_What is needed_: Report each line of the entries that contains the word "from", copied in full.

_Information given_:
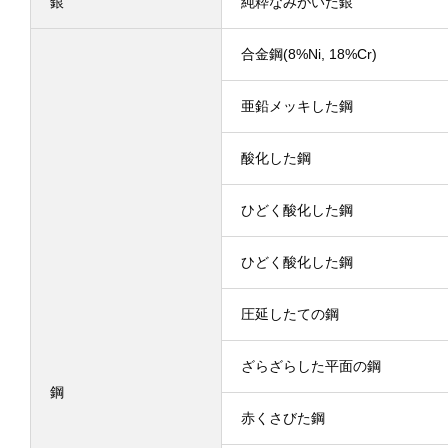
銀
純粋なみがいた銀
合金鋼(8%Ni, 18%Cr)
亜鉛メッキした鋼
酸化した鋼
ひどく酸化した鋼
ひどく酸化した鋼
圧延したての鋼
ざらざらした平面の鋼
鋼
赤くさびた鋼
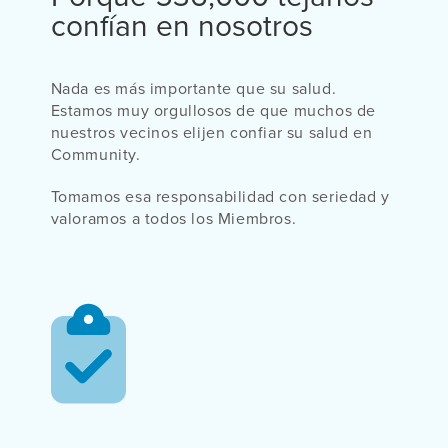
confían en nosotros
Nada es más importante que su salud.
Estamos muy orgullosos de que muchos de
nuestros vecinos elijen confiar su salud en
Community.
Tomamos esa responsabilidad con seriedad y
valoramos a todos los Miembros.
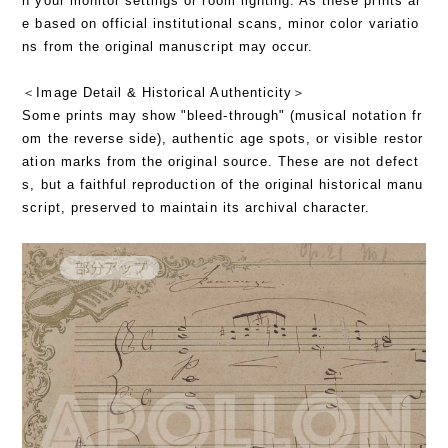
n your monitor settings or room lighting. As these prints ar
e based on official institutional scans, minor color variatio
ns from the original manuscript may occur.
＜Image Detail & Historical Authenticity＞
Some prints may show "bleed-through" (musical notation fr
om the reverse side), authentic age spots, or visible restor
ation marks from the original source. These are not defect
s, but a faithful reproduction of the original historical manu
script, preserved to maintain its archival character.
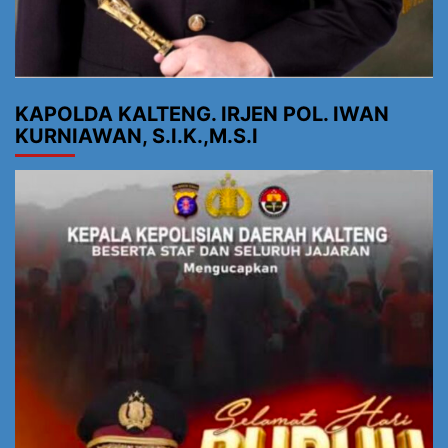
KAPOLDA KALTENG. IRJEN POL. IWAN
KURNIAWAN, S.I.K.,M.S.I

_Written answer_:
ns from the original manuscript may occur.
ation marks from the original source. These are not defect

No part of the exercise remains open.